Transcribed page contents:

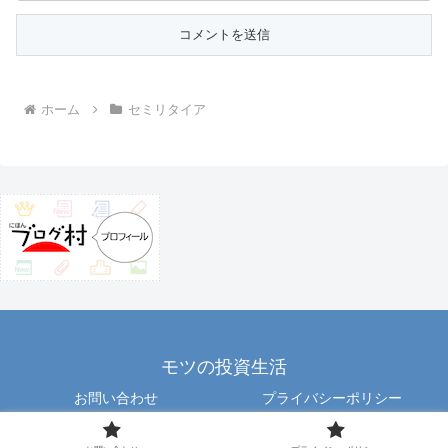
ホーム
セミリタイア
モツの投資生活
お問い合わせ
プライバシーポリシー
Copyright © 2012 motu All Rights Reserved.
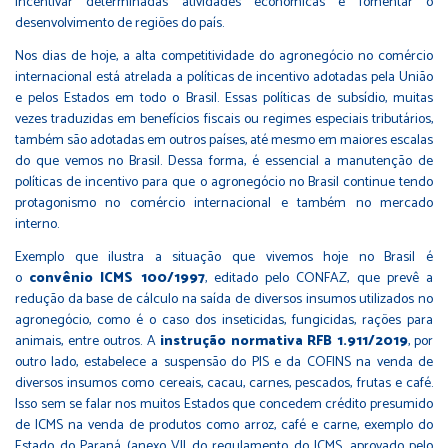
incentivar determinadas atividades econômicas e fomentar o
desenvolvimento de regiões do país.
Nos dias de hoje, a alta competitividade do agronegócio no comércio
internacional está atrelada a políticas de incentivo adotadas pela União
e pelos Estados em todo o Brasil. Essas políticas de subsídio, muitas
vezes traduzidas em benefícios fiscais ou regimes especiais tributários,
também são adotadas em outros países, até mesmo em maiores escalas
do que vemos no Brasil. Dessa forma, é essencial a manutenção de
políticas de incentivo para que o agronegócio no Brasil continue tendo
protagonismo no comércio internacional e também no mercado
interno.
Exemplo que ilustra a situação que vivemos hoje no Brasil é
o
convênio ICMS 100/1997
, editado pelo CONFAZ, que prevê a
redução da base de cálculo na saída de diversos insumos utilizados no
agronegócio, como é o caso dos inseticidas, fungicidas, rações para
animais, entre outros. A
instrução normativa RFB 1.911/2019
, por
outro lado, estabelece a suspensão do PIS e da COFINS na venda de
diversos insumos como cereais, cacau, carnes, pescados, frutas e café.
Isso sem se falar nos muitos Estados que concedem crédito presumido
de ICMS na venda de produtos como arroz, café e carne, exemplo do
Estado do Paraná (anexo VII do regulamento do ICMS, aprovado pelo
...
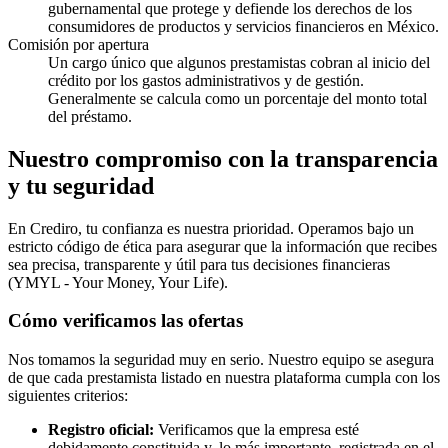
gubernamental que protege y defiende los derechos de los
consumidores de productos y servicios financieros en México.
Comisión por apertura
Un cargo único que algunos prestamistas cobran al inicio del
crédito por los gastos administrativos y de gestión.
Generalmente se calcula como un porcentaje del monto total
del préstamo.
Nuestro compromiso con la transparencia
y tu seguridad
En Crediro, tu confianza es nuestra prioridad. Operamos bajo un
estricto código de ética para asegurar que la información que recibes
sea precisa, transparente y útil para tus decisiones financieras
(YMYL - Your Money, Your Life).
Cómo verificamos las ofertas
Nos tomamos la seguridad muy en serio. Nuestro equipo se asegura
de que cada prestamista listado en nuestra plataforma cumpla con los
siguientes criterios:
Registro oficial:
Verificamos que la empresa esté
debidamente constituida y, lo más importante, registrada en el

* **Aim of the task**:
Above are the records. Print exactly, and only, the lines from the line with "outro lado, estabelece" to the line with "Estado do Paraná", both inclusive.

* **Reply**:
outro lado, estabelece a suspensão do PIS e da COFINS na venda de
diversos insumos como cereais, cacau, carnes, pescados, frutas e café.
Isso sem se falar nos muitos Estados que concedem crédito presumido
de ICMS na venda de produtos como arroz, café e carne, exemplo do
Estado do Paraná (anexo VII do regulamento do ICMS, aprovado pelo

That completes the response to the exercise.